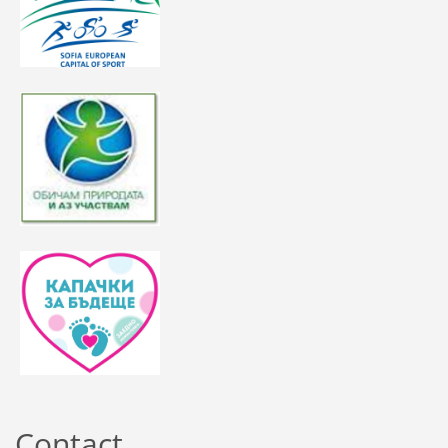
Contact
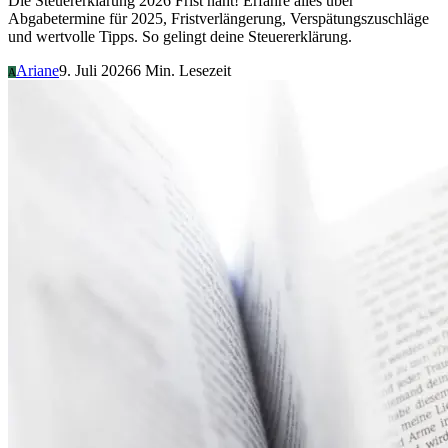
Die Steuererklärung 2026 Frist naht! Erfahre alles über
Abgabetermine für 2025, Fristverlängerung, Verspätungszuschläge
und wertvolle Tipps. So gelingt deine Steuererklärung.
Ariane
9. Juli 2026
6 Min. Lesezeit
A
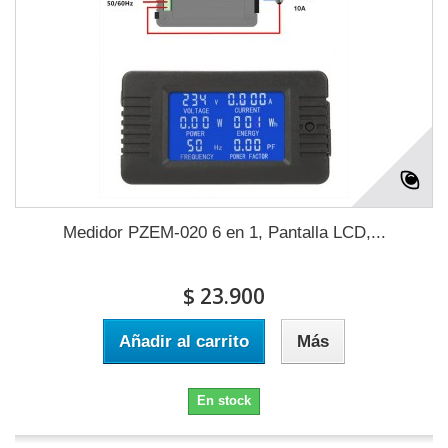
Medidor PZEM-020 6 en 1, Pantalla LCD,...
$ 23.900
Añadir al carrito
Más
En stock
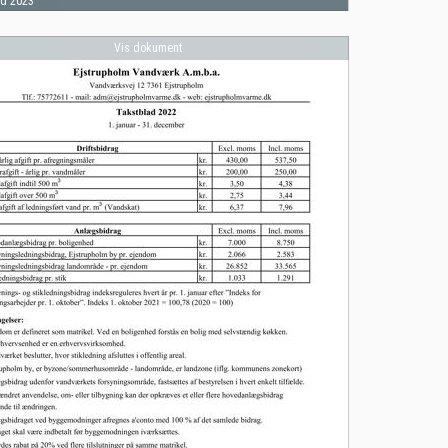
ad 2023
Vis dokument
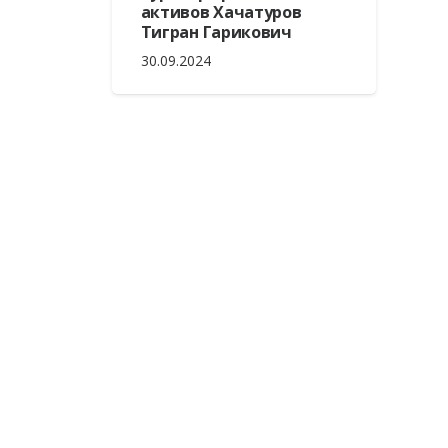
активов Хачатуров
Тигран Гарикович
30.09.2024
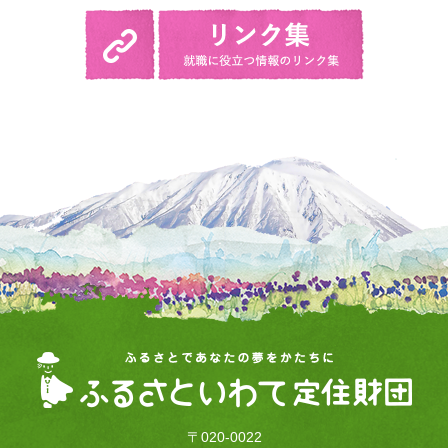
〒020-0022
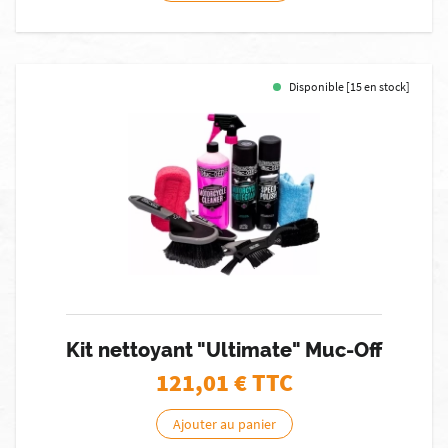
Disponible [15 en stock]
Kit nettoyant "Ultimate" Muc-Off
121,01
€ TTC
Ajouter au panier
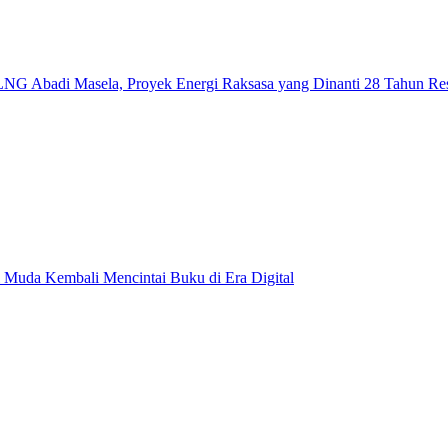
NG Abadi Masela, Proyek Energi Raksasa yang Dinanti 28 Tahun Re
 Muda Kembali Mencintai Buku di Era Digital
====
Print the part of the listing above that opens with the line containing "Medidor PZEM-020 6 en 1, Pantalla LCD,..." and closes with the line containing "Ajouter au panier". Copy it exactly, both ends included, and omit the pictures.

Medidor PZEM-020 6 en 1, Pantalla LCD,...
$ 23.900
Añadir al carrito
Más
En stock
ad 2023
Vis dokument
активов Хачатуров
Тигран Гарикович
30.09.2024
〒020-0022
Disponible [15 en stock]
Kit nettoyant "Ultimate" Muc-Off
121,01
€ TTC
Ajouter au panier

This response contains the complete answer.